(Beginning of Record extracts)

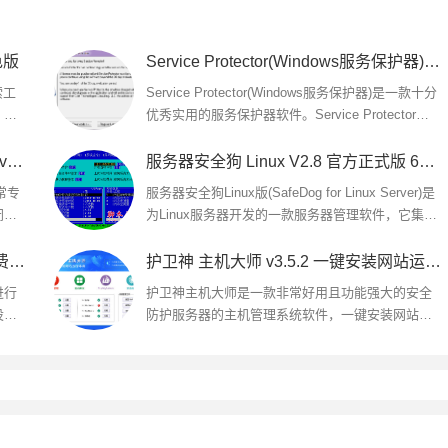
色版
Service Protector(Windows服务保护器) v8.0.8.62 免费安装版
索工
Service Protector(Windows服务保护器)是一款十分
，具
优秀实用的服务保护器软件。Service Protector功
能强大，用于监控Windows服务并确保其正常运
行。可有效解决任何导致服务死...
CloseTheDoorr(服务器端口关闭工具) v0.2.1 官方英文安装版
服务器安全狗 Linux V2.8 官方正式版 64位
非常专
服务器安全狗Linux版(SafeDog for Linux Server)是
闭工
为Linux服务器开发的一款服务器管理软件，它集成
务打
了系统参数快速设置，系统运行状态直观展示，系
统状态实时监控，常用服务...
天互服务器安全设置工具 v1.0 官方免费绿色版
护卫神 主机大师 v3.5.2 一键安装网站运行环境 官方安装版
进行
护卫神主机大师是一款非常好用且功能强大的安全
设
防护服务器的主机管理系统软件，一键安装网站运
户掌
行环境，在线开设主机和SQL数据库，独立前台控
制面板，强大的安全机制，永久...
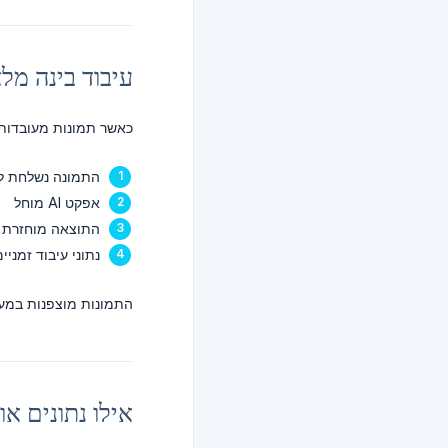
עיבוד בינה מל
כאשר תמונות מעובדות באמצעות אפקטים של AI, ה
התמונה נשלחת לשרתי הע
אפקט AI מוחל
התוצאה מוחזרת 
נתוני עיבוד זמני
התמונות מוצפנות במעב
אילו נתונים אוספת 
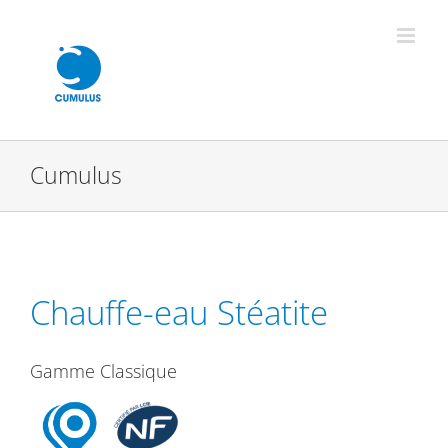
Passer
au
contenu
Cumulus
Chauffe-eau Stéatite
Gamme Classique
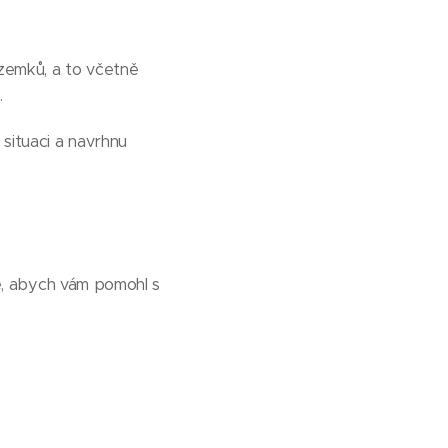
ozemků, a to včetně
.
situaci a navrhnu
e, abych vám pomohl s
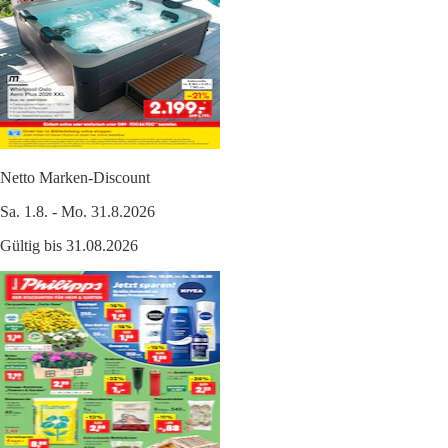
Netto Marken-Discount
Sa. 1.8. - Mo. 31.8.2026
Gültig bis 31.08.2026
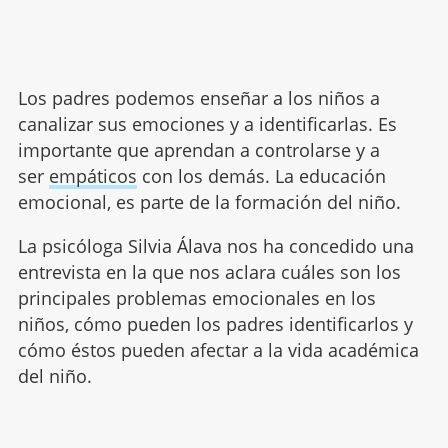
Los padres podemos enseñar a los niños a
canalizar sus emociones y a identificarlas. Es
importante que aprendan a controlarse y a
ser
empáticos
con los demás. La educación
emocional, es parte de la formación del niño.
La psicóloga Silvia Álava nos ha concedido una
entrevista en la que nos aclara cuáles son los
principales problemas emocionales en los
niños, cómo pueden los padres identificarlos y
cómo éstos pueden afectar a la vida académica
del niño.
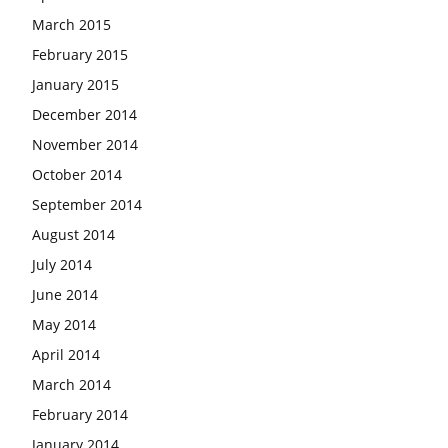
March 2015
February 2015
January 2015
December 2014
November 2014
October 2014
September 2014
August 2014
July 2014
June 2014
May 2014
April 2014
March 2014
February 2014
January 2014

(End of Record extracts)

**Problem to solve**
Repeat everything in the records above exactly, except the pictures.

**Response to the task**
色版
Service Protector(Windows服务保护器) v8.0.8.62 免费安装版
索工
Service Protector(Windows服务保护器)是一款十分
，具
优秀实用的服务保护器软件。Service Protector功
能强大，用于监控Windows服务并确保其正常运
行。可有效解决任何导致服务死...
CloseTheDoorr(服务器端口关闭工具) v0.2.1 官方英文安装版
服务器安全狗 Linux V2.8 官方正式版 64位
非常专
服务器安全狗Linux版(SafeDog for Linux Server)是
闭工
为Linux服务器开发的一款服务器管理软件，它集成
务打
了系统参数快速设置，系统运行状态直观展示，系
统状态实时监控，常用服务...
天互服务器安全设置工具 v1.0 官方免费绿色版
护卫神 主机大师 v3.5.2 一键安装网站运行环境 官方安装版
进行
护卫神主机大师是一款非常好用且功能强大的安全
设
防护服务器的主机管理系统软件，一键安装网站运
户掌
行环境，在线开设主机和SQL数据库，独立前台控
制面板，强大的安全机制，永久...
עיבוד בינה מל
כאשר תמונות מעובדות באמצעות אפקטים של AI, ה
התמונה נשלחת לשרתי הע
אפקט AI מוחל
התוצאה מוחזרת 
נתוני עיבוד זמני
התמונות מוצפנות במעב
אילו נתונים אוספת 
Passer
au
contenu
Cumulus
Chauffe-eau Stéatite
Gamme Classique
ozemků, a to včetně
.
situaci a navrhnu
e, abych vám pomohl s
Netto Marken-Discount
Sa. 1.8. - Mo. 31.8.2026
Gültig bis 31.08.2026
Los padres podemos enseñar a los niños a
canalizar sus emociones y a identificarlas. Es
importante que aprendan a controlarse y a
ser
empáticos
con los demás. La educación
emocional, es parte de la formación del niño.
La psicóloga Silvia Álava nos ha concedido una
entrevista en la que nos aclara cuáles son los
principales problemas emocionales en los
niños, cómo pueden los padres identificarlos y
cómo éstos pueden afectar a la vida académica
del niño.
March 2015
February 2015
January 2015
December 2014
November 2014
October 2014
September 2014
August 2014
July 2014
June 2014
May 2014
April 2014
March 2014
February 2014
January 2014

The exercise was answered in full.